Saved entries:
--- START ---

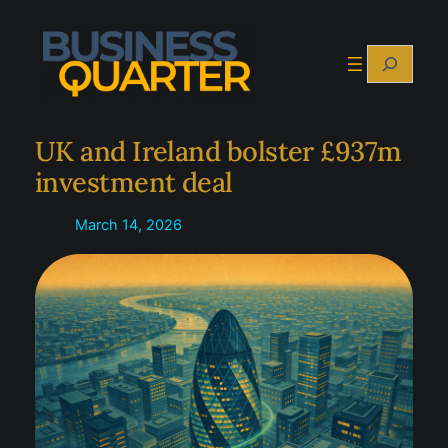
Skip
to
Search
content
UK and Ireland bolster £937m
investment deal
March 14, 2026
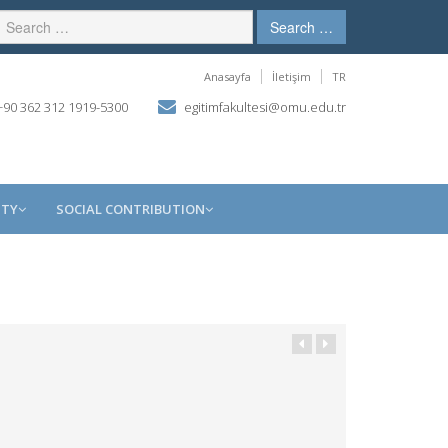
Search …
Anasayfa
İletişim
TR
90 362 312 1919-5300
egitimfakultesi@omu.edu.tr
ITY
SOCIAL CONTRIBUTION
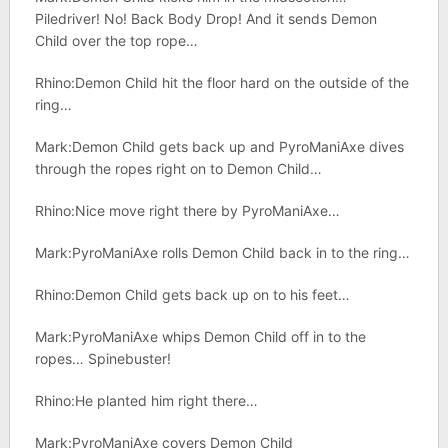
Piledriver! No! Back Body Drop! And it sends Demon
Child over the top rope…
Rhino:Demon Child hit the floor hard on the outside of the
ring…
Mark:Demon Child gets back up and PyroManiAxe dives
through the ropes right on to Demon Child…
Rhino:Nice move right there by PyroManiAxe…
Mark:PyroManiAxe rolls Demon Child back in to the ring…
Rhino:Demon Child gets back up on to his feet…
Mark:PyroManiAxe whips Demon Child off in to the
ropes… Spinebuster!
Rhino:He planted him right there…
Mark:PyroManiAxe covers Demon Child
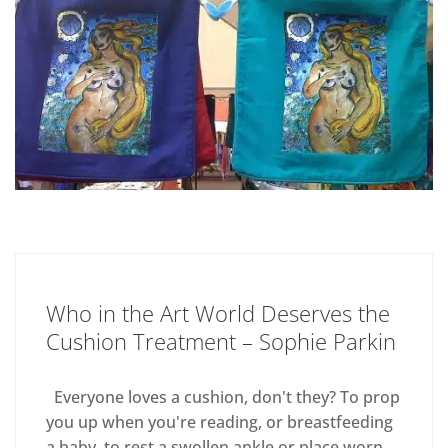
Who in the Art World Deserves the
Cushion Treatment – Sophie Parkin
Everyone loves a cushion, don't they? To prop
you up when you're reading, or breastfeeding
a baby, to rest a swollen ankle or place worn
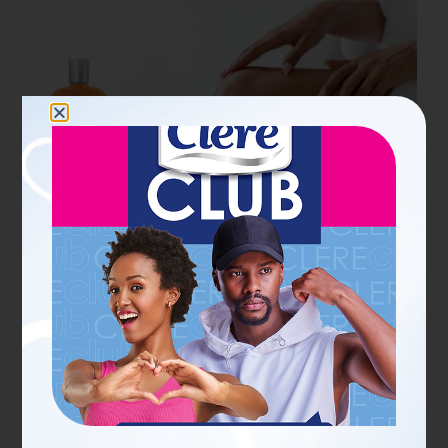
19 JUN 2026
PERSONAL CARE SCOOPS FOR HER
What does tissue oil do for
skin? Benefits, uses and
results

--- END ---

WHAT IS BEING ASKED:
Give the entries above again in full and exactly, but not the pictures.

RESPONSE:
Skip
to
Search
content
UK and Ireland bolster £937m
investment deal
March 14, 2026
Search …
Anasayfa
İletişim
TR
90 362 312 1919-5300
egitimfakultesi@omu.edu.tr
ITY
SOCIAL CONTRIBUTION
Piledriver! No! Back Body Drop! And it sends Demon
Child over the top rope…
Rhino:Demon Child hit the floor hard on the outside of the
ring…
Mark:Demon Child gets back up and PyroManiAxe dives
through the ropes right on to Demon Child…
Rhino:Nice move right there by PyroManiAxe…
Mark:PyroManiAxe rolls Demon Child back in to the ring…
Rhino:Demon Child gets back up on to his feet…
Mark:PyroManiAxe whips Demon Child off in to the
ropes… Spinebuster!
Rhino:He planted him right there…
Mark:PyroManiAxe covers Demon Child
Who in the Art World Deserves the
Cushion Treatment – Sophie Parkin
Everyone loves a cushion, don't they? To prop
you up when you're reading, or breastfeeding
a baby, to rest a swollen ankle or place worn
19 JUN 2026
PERSONAL CARE SCOOPS FOR HER
What does tissue oil do for
skin? Benefits, uses and
results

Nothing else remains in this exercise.